米中間選挙の連邦上院選で接戦続く、大勢判明が遅くなる可能性も

(米国)

米州課

2022年11月09日

118日に米国中間選挙の投開票が行われた。定員100(任期6年)の上院では、35議席が改選され、CNNの報道によると、日本時間9日午後3時(米東部時間9日午前1時)時点で、民主党が10議席、共和党が17議席を確実にし、8議席は未定となっている。未定はジョージア州、ネバダ州、アリゾナ州、ペンシルベニア州、ウィスコンシン州、ユタ州、アラスカ州、ハワイ州。ウェブサイトの270トゥ・ウィンに掲載されている有力な選挙予測のコンセンサス予想(117日時点)によると、民主党が48議席、共和党が50議席を獲得し、接戦は2議席(ジョージア州、ネバダ州)とみられていた。

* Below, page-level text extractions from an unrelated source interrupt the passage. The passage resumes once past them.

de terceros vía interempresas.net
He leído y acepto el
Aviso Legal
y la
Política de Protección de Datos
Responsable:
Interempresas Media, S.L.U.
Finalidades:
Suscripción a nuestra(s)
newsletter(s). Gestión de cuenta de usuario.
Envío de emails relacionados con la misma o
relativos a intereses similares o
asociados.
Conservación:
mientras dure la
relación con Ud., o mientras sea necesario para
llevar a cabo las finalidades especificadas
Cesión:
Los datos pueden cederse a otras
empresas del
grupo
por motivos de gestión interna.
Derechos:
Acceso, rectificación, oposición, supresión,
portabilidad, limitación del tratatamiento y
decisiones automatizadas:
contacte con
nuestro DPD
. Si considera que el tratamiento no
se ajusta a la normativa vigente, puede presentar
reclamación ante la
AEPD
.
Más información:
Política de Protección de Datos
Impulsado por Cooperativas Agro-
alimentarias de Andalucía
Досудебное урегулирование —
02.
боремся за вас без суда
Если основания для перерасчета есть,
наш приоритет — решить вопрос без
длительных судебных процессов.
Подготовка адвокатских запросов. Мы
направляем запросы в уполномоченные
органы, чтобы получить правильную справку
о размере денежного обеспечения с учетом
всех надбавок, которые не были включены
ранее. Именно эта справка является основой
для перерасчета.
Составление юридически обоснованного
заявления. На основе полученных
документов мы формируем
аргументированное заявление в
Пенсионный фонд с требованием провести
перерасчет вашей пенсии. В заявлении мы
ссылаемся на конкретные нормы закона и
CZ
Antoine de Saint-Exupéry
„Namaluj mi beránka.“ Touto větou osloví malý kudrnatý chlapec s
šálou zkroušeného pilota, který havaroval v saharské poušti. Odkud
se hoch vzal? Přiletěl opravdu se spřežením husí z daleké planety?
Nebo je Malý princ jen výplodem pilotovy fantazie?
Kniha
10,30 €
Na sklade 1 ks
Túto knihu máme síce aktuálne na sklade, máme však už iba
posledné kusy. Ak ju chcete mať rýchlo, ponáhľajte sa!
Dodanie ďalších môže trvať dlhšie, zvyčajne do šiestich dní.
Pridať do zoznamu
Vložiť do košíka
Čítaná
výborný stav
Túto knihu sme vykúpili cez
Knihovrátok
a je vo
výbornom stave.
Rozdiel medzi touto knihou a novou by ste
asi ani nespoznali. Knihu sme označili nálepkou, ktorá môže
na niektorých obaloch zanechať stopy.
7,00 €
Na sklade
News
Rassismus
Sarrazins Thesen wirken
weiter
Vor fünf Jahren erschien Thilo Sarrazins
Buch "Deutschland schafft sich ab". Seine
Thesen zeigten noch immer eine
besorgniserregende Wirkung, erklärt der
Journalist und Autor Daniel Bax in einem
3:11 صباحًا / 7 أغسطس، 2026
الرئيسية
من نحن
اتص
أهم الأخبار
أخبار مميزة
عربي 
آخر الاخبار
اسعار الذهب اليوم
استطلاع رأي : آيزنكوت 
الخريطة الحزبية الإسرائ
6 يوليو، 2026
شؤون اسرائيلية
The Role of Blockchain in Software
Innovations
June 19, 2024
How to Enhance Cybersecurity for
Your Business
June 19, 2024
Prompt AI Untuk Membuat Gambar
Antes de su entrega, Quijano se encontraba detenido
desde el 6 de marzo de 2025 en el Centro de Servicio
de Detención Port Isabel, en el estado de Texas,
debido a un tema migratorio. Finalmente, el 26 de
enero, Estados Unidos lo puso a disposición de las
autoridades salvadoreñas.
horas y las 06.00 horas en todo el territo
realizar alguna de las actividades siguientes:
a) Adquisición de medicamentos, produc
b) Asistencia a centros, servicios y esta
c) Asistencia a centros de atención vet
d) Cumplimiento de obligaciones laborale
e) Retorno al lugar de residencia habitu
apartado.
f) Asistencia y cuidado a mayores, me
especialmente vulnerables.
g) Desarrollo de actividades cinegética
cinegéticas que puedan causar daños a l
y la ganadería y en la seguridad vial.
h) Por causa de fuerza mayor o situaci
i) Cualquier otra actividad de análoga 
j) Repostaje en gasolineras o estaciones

改選前の保有議席数は、両党ともに50議席(民主党寄りの無党派2議席は民主党に含める)で、改選数は民主党14議席に対し、共和党21議席となっている。どちらの政党が上院の多数派となるか、依然不透明な状況だ。

接戦が予想されたジョージア州では、開票率95%時点で、民主党現職のラファエル・ワーノック氏(49.2%)が共和党の新人ハーシェル・ウォーカー氏(48.7%)を0.5ポイントだけ上回っている。票数にすると、約18,000票の差だ。ドナルド・トランプ前大統領がウォーカー氏を全面的に支持する一方、同氏の中絶問題が議論を呼んでいた。同州では、特定の候補者が過半数を得票できなければ、決選投票に持ち込まれる。

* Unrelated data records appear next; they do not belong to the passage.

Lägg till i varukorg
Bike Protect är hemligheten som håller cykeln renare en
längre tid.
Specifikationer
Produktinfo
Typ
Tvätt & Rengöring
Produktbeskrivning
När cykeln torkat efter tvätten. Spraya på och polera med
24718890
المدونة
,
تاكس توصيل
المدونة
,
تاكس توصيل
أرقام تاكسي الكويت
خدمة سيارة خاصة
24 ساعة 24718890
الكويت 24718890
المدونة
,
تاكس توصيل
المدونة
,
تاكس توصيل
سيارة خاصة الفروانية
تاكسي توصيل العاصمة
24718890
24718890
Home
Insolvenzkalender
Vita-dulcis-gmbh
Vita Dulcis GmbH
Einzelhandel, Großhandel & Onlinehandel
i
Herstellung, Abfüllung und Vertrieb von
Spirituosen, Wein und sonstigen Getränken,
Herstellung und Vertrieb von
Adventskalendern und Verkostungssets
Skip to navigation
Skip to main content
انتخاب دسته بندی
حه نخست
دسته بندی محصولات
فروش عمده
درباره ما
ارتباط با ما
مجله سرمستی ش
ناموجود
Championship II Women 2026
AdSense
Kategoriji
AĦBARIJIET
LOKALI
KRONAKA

同じく接戦が見込まれていたネバダ州では、開票率44%時点で、民主党の現職キャサリン・コルテス・マスト氏(54.3%)が共和党新人のアダム・ラクサール氏(42.9%)を11.4ポイント上回っている。しかし、開票作業が進んでおらず、勝敗の見通しは立っていない。ラクサール氏は、祖父がロナルド・レーガン元大統領の最側近で、父が上院議員を36年間務めた人物という高い知名度を強みに選挙運動を進めた。同州の経済都市ラスベガスが新型コロナ禍で大きな打撃を受け、経済対策が本選挙の主要課題に挙がっていた。

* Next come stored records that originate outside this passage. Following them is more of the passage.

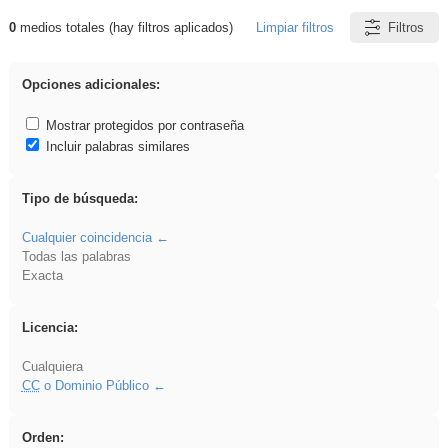
0
medios totales (hay filtros aplicados)
Limpiar filtros
Filtros
Resultados de: plancha
Opciones adicionales:
Mostrar protegidos por contraseña
Incluir palabras similares
Tipo de búsqueda:
Cualquier coincidencia
Todas las palabras
Exacta
Licencia:
Cualquiera
CC
o Dominio Público
Orden: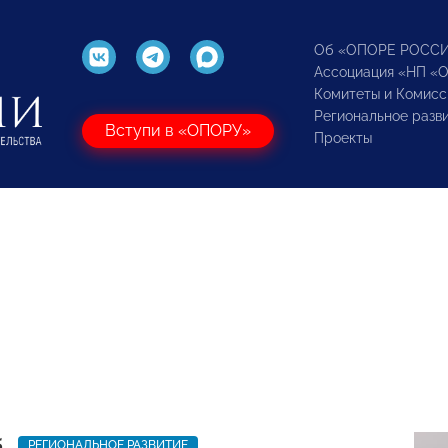
Об «ОПОРЕ РОСС
Ассоциация «НП «
Комитеты и Комисс
Региональное разв
Вступи в «ОПОРУ»
Проекты
5
РЕГИОНАЛЬНОЕ РАЗВИТИЕ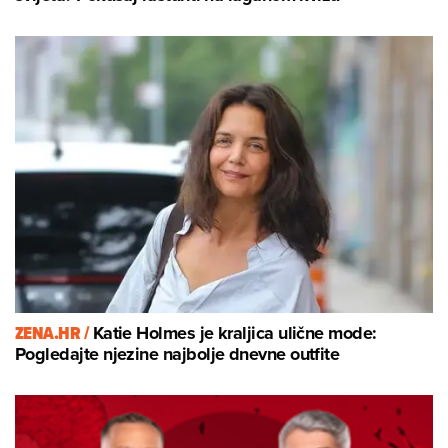
ZENA.HR /
Katie Holmes je kraljica ulične mode:
Pogledajte njezine najbolje dnevne outfite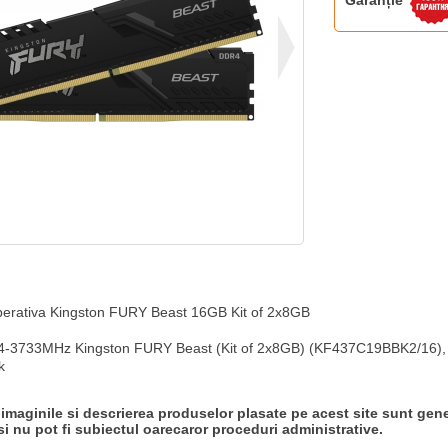
Garanție
erativa Kingston FURY Beast 16GB Kit of 2x8GB

3733MHz Kingston FURY Beast (Kit of 2x8GB) (KF437C19BBK2/16), 
k
 imaginile si descrierea produselor plasate pe acest site sunt gene
si nu pot fi subiectul oarecaror proceduri administrative.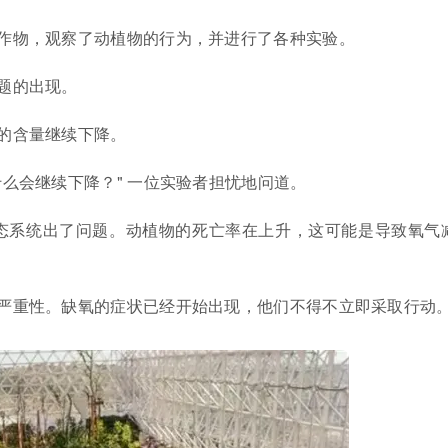
作物，观察了动植物的行为，并进行了各种实验。
题的出现。
的含量继续下降。
么会继续下降？" 一位实验者担忧地问道。
态系统出了问题。动植物的死亡率在上升，这可能是导致氧气
严重性。缺氧的症状已经开始出现，他们不得不立即采取行动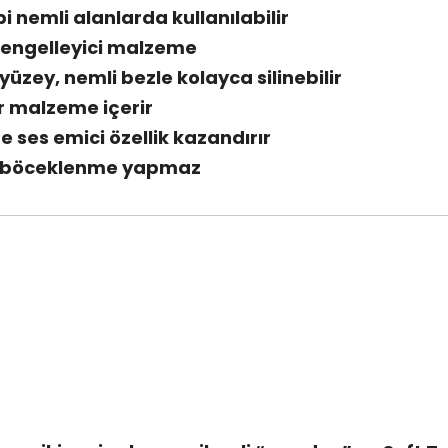
i nemli alanlarda kullanılabilir
nı engelleyici malzeme
yüzey, nemli bezle kolayca silinebilir
r malzeme içerir
te ses emici özellik kazandırır
, böceklenme yapmaz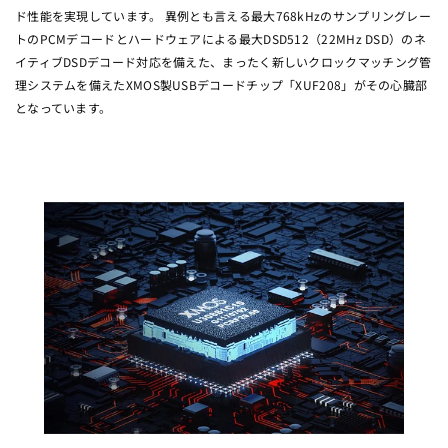
ド性能を実現しています。 異例とも言える最大768kHzのサンプリングレー
トのPCMデコードとハードウェアによる最大DSD512（22MHz DSD）のネ
イティブDSDデコード対応を備えた、まったく新しいクロックマッチング管
理システムを備えたXMOS製USBデコードチップ「XUF208」がその心臓部
となっています。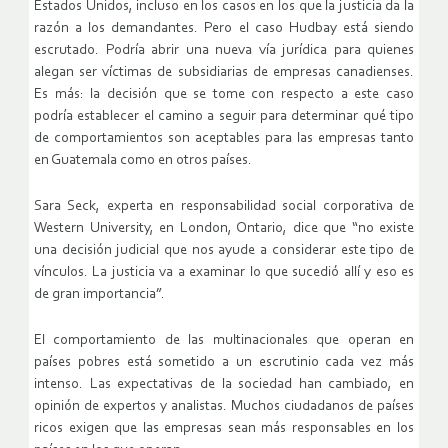
Estados Unidos, incluso en los casos en los que la justicia da la
razón a los demandantes. Pero el caso Hudbay está siendo
escrutado. Podría abrir una nueva vía jurídica para quienes
alegan ser víctimas de subsidiarias de empresas canadienses.
Es más: la decisión que se tome con respecto a este caso
podría establecer el camino a seguir para determinar qué tipo
de comportamientos son aceptables para las empresas tanto
en Guatemala como en otros países.
Sara Seck, experta en responsabilidad social corporativa de
Western University, en London, Ontario, dice que “no existe
una decisión judicial que nos ayude a considerar este tipo de
vínculos. La justicia va a examinar lo que sucedió allí y eso es
de gran importancia”.
El comportamiento de las multinacionales que operan en
países pobres está sometido a un escrutinio cada vez más
intenso. Las expectativas de la sociedad han cambiado, en
opinión de expertos y analistas. Muchos ciudadanos de países
ricos exigen que las empresas sean más responsables en los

僅差で共和党候補の優勢が伝えられていたペンシルベニア州では、新人候補同士の争いとなり、同州副知事のジョン・フェッターマン氏(民主党、49.4%)が、米国初のイスラム教上院議員候補となった医師のメフメト・オズ氏(共和党、48.1%)を上回っている。開票率は89%。フェッターマン氏は20225月に脳卒中を患い、オズ氏が選挙期間中に同氏の健康不安を追及していた。

そのほか、注目州に挙がっていたアリゾナ州では、開票率54%時点で、2020年の特別選挙に当選した民主党現職のマーク・ケリー氏(57.2%)が共和党のブレイク・マスターズ氏(40.5%)を16.7ポイント上回っている。ウィスコンシン州では、3期目を目指す共和党現職のロン・ジョンソン氏(50.6%)と同州副知事の民主党のマンデラ・バーンズ氏(49.2%)の差がわずか1.4ポイントとなっている(開票率88%)。

複数の州で接戦が続いており、大勢が判明するまで時間がかかりそうだ。